Within the last hour, President Zelensky said that he is no longer pressing for NATO membership for Ukraine and that he was open to compromise on the status of the two breakaway pro-Russian territories in Eastern Ukraine. This would satisfy two of the four conditions we mentioned in yesterday’s report that President Putin said could end the war. Reports of this news saw a positive turnaround in the euro and S&P500.
The Euro Stoxx 600 fell by “only” 0.5% and, while the S&P500 was mainly lower throughout the morning session, as we go to print it is now up over 1% for the session. Still, markets remain precarious and the VIX index is barely lower at a still-high 35 level.
The surge in Germany’s 10-year rate spilled over into US Treasuries. The 10-year rate is near its highs for the day, up 9bps to 1.87%. Traders remain convinced that despite the risks to the global economic outlook from the war in Ukraine, the higher inflationary backdrop won’t push the Fed off-course for a series of rate hikes. Six hikes remain priced for this year and the 2-year rate is up 8bps to 1.63%.

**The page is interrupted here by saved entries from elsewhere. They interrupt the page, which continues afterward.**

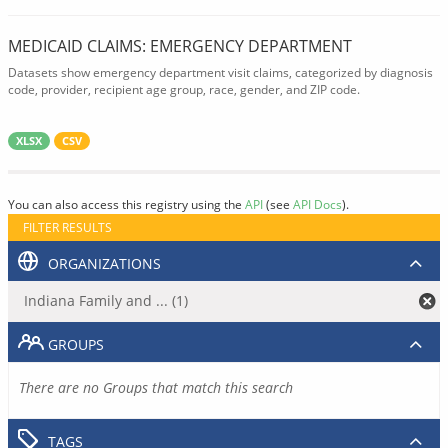
MEDICAID CLAIMS: EMERGENCY DEPARTMENT
Datasets show emergency department visit claims, categorized by diagnosis
code, provider, recipient age group, race, gender, and ZIP code.
XLSX
CSV
You can also access this registry using the
API
(see
API Docs
).
FILTER RESULTS
ORGANIZATIONS
Indiana Family and ... (1)
GROUPS
There are no Groups that match this search
TAGS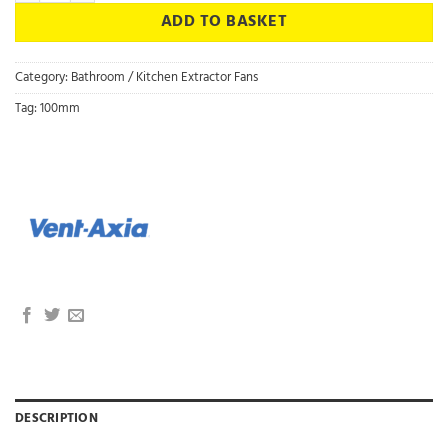
ADD TO BASKET
Category:
Bathroom / Kitchen Extractor Fans
Tag:
100mm
DESCRIPTION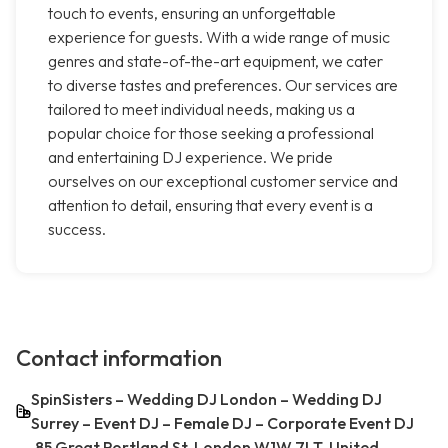
touch to events, ensuring an unforgettable
experience for guests. With a wide range of music
genres and state-of-the-art equipment, we cater
to diverse tastes and preferences. Our services are
tailored to meet individual needs, making us a
popular choice for those seeking a professional
and entertaining DJ experience. We pride
ourselves on our exceptional customer service and
attention to detail, ensuring that every event is a
success.
Contact information
SpinSisters – Wedding DJ London – Wedding DJ
Surrey – Event DJ – Female DJ – Corporate Event DJ
85 Great Portland St, London W1W 7LT, United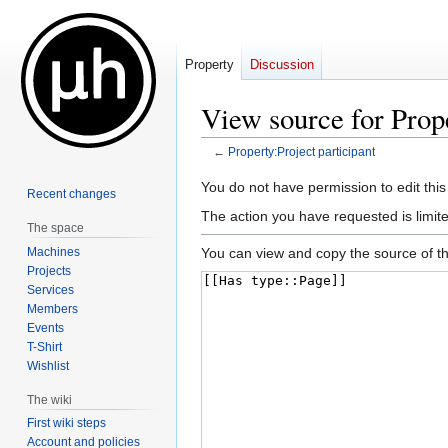
Property
Discussion
View source for Prope
←
Property:Project participant
Jump
Jump
You do not have permission to edit this
Recent changes
to
to
The action you have requested is limite
The space
navigation
search
Machines
You can view and copy the source of th
Projects
Services
Members
Events
T-Shirt
Wishlist
The wiki
First wiki steps
Account and policies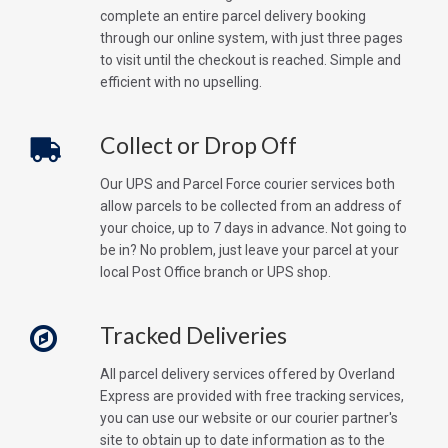
complete an entire parcel delivery booking
through our online system, with just three pages
to visit until the checkout is reached. Simple and
efficient with no upselling.
Collect or Drop Off
Our UPS and Parcel Force courier services both
allow parcels to be collected from an address of
your choice, up to 7 days in advance. Not going to
be in? No problem, just leave your parcel at your
local Post Office branch or UPS shop.
Tracked Deliveries
All parcel delivery services offered by Overland
Express are provided with free tracking services,
you can use our website or our courier partner's
site to obtain up to date information as to the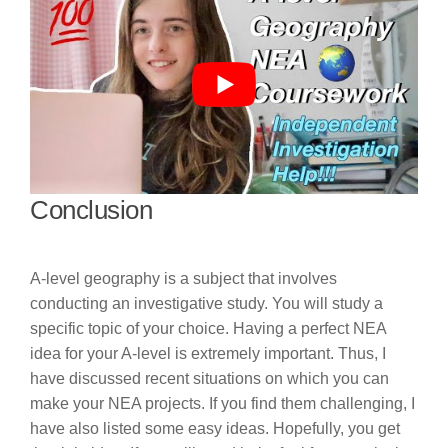
Conclusion
A-level geography is a subject that involves
conducting an investigative study. You will study a
specific topic of your choice. Having a perfect NEA
idea for your A-level is extremely important. Thus, I
have discussed recent situations on which you can
make your NEA projects. If you find them challenging, I
have also listed some easy ideas. Hopefully, you get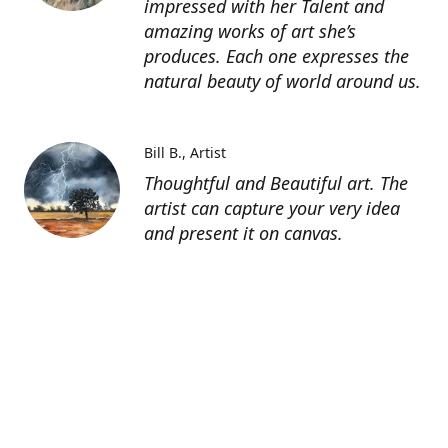
impressed with her Talent and
amazing works of art she’s
produces. Each one expresses the
natural beauty of world around us.
Bill B.
Artist
Thoughtful and Beautiful art. The
artist can capture your very idea
and present it on canvas.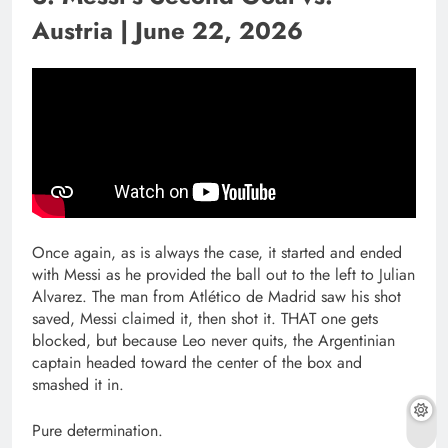
Austria | June 22, 2026
Once again, as is always the case, it started and ended
with Messi as he provided the ball out to the left to Julian
Alvarez. The man from Atlético de Madrid saw his shot
saved, Messi claimed it, then shot it. THAT one gets
blocked, but because Leo never quits, the Argentinian
captain headed toward the center of the box and
smashed it in.
Pure determination.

In currency markets, trading in EUR was choppy, as it gained ground after reports of the plan for EU bonds for massive fiscal expansion, later pared that gain, before being revived after Zelensky’s comments. EUR is up 0.8% overnight to 1.0950 and NZD/EUR has fallen to 0.6230. The AUD and CAD have weakened after commodity prices came off the boil, even though oil remains well supported. The AUD has fallen 0.6% overnight to 0.7280.
The NZD has been less affected by the commodities turmoil and is barely lower overnight at 0.6825, after finding some support around 0.68. Thus, NZD/AUD has pushed higher to 0.9370 after earlier making a run towards 0.94.
Providing some support for the NZD, ANZ bank changed its OCR call to predict back-to-back 50bps hikes by the RBNZ over the next two meetings, which drove a surge in domestic short rates. The 2-year swap rate closed 12bps higher to 2.90% and short-end NZGBs were hit as well, with the 2023 bond up 15bps. The second and third bills futures rose 16-17bps in yield terms. The longer end of the curve was less affected and driven by global forces, which saw 10-year swap up 6bps to 3.05% and the 10-year NZGB up 8bps to 2.80%.
ANZ seems to be putting more weight on the near-term lift in CPI inflation, to over 7%, than the demand destruction of higher oil prices and the massive squeeze on household disposable incomes. We note that NZ consumer confidence is already down to levels consistent with economic recession. The world growth outlook is also threatened by the war in Ukraine. If anything, we’ve seen the market pare back expectations for global policy tightening in response to the war in Ukraine, not ramp them higher. One thing for sure is that central banks are in a difficult spot, with the commodity price shock coming at a time when inflation pressures are already uncomfortably high.
In the day ahead, eyes will be on RBA Governor Lowe’s speech on economic developments. China inflation data are also released, while the overnight economic calendar remains light.